Journal of Prime Research in Mathematics

Matrix lie rings that contains a one-dimentional lie algebra of semi-simple matrices

Evgenii L. Bashkirov
Belorussian State University of Informatics and Radioelectronics, P. Brovki st. 6, Minsk 220013, Belarus.

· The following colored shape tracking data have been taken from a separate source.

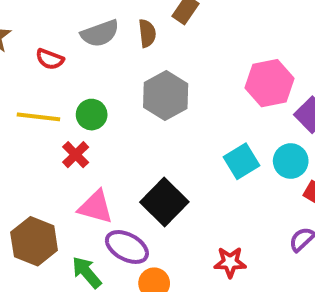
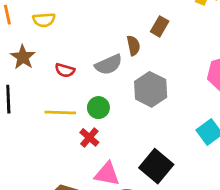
gray semicircle: (100, 33) -> (109, 65), moved

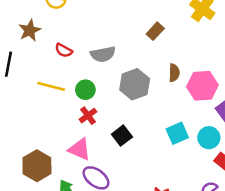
brown semicircle: (133, 46) -> (174, 73), moved
red cross: (89, 137) -> (88, 116), moved
black square: (156, 166) -> (122, 136), moved, size x0.7

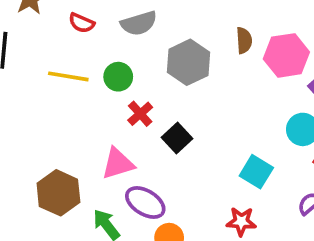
red cross: (88, 116) -> (140, 114), moved
cyan square: (177, 133) -> (256, 172), moved, turned -30
pink triangle: (80, 149) -> (118, 164), turned -35

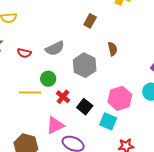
pink hexagon: (286, 55) -> (120, 98), moved
yellow line: (68, 76) -> (30, 93), moved
cyan square: (256, 172) -> (108, 121), moved

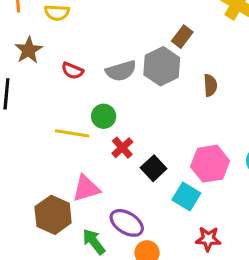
gray hexagon: (85, 65) -> (162, 66), moved
pink triangle: (55, 125) -> (86, 188), moved

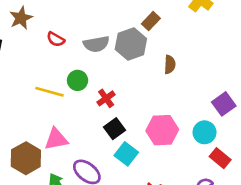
red cross: (122, 148) -> (106, 98), moved
cyan square: (186, 197) -> (126, 154), moved

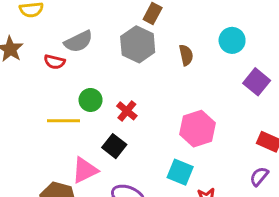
gray semicircle: (96, 44) -> (78, 42), moved
black square: (115, 129) -> (114, 146), moved
cyan circle: (205, 132) -> (232, 40), moved
cyan square: (126, 154) -> (180, 172), moved

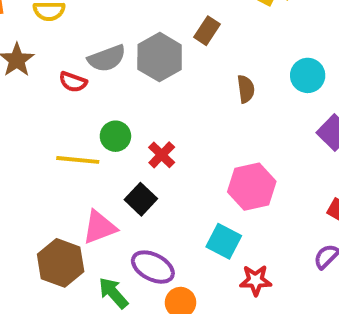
gray hexagon: (138, 44) -> (160, 57), moved

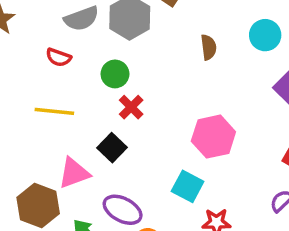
red semicircle: (73, 82) -> (59, 57), moved
green circle: (115, 136) -> (115, 74), moved

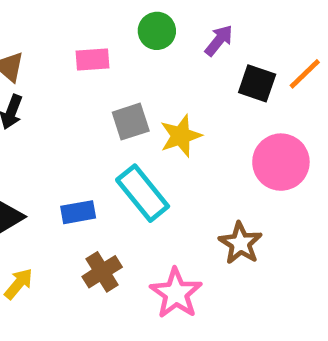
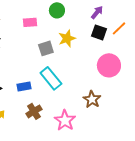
purple arrow: (219, 40) -> (97, 12), moved
yellow star: (181, 136) -> (67, 38), moved

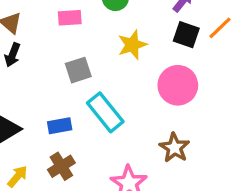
gray square: (46, 48) -> (78, 70), moved
pink circle: (109, 65) -> (178, 85), moved
brown cross: (34, 111) -> (61, 166), moved

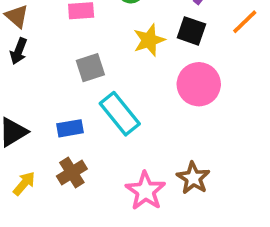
black square: (186, 35) -> (191, 31), moved
brown star: (174, 148) -> (193, 178), moved

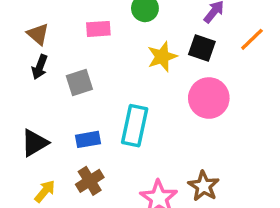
gray square: (90, 68) -> (79, 82), moved
cyan rectangle: (120, 114) -> (135, 126), turned 51

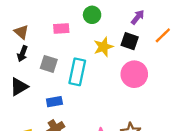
gray square: (79, 82) -> (49, 64), turned 36
cyan rectangle: (135, 126) -> (77, 72), moved
black triangle: (35, 143) -> (19, 87), moved

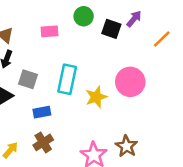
black square: (130, 41) -> (111, 29), moved
yellow star: (103, 47) -> (96, 97), moved
gray square: (49, 64) -> (28, 79), moved

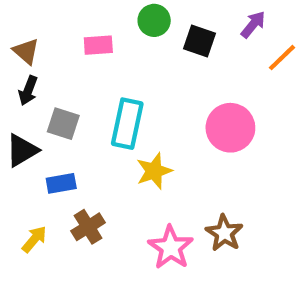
purple arrow: (134, 19) -> (253, 25), moved
yellow star: (96, 97) -> (154, 171), moved
blue rectangle: (42, 112) -> (61, 183), moved

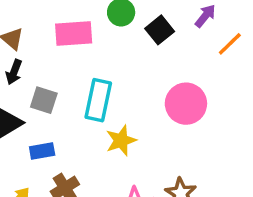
black square: (199, 41) -> (160, 30), turned 32
pink rectangle: (98, 45) -> (74, 33), size x1.5

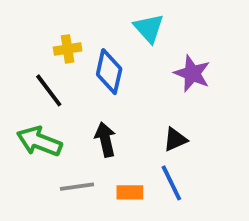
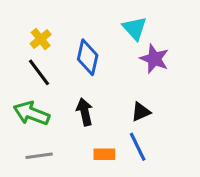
cyan triangle: (149, 28) -> (135, 28), moved
yellow cross: (68, 49) -> (41, 39), moved, turned -30
gray line: (77, 187) -> (39, 156), moved

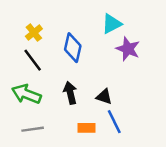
cyan triangle: (135, 28) -> (112, 24), turned 45
black triangle: (141, 112) -> (104, 97), moved, turned 42

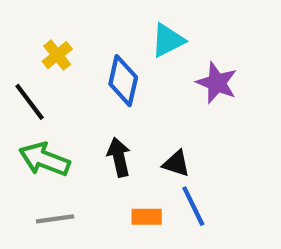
cyan triangle: (112, 24) -> (168, 40), moved
black line: (33, 60) -> (30, 102), moved

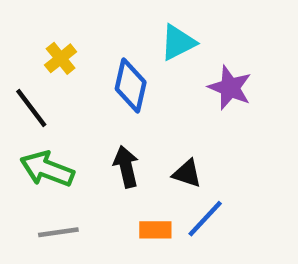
blue line: (193, 206) -> (205, 219), turned 69

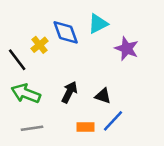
yellow cross: (61, 58) -> (39, 45), moved
blue diamond: (131, 85) -> (66, 32), moved, turned -32
black arrow: (126, 167) -> (69, 92), turned 40

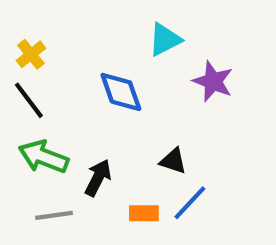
blue diamond: (66, 32) -> (121, 92), moved
yellow cross: (39, 45) -> (31, 54), moved
black arrow: (69, 92) -> (98, 178), moved

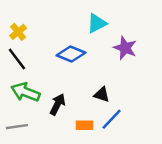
blue diamond: (121, 92) -> (71, 54), turned -48
gray line: (54, 215) -> (17, 127), moved

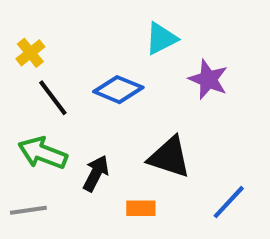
black line: (17, 59) -> (53, 98), moved
black triangle: (102, 95) -> (169, 157), size x1.6
blue line: (112, 119) -> (229, 202), moved

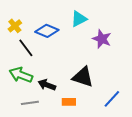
blue diamond: (118, 90) -> (47, 31), moved
black arrow: (96, 173) -> (47, 85), turned -96
gray line: (28, 210) -> (30, 103), moved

\(^{1}\)Corresponding Author: bashkirov57@mail.ru

Abstract

Let \(k\) be a field and \(\overline{k}\) an algebraic closure of \(k\). Suppose that \(k\)
contains more than five elements if char \(k \neq 2\). Let \(h\) be a one-dimensional subalgebra of the Lie \(k-\)algebra \(sl_{2}\overline{k}\) consisting of semi-simple matrices. In this paper, it is proved that if g is a subring of the Lie ring \(sl_{2}\overline{k}\) containing h, then g is either solvable or there exists a quaternion algebra A over a subfield \(F\) of \(\overline{k}\) such that \(F ⊇ k\) and g is isomorphic to the Lie \(F-\)algebra of all elements in A that are skew-symmetric with respect to a symplectic type involution defined on A.

Keywords:

Lie rings, Lie algebras, Semi-simple matrices.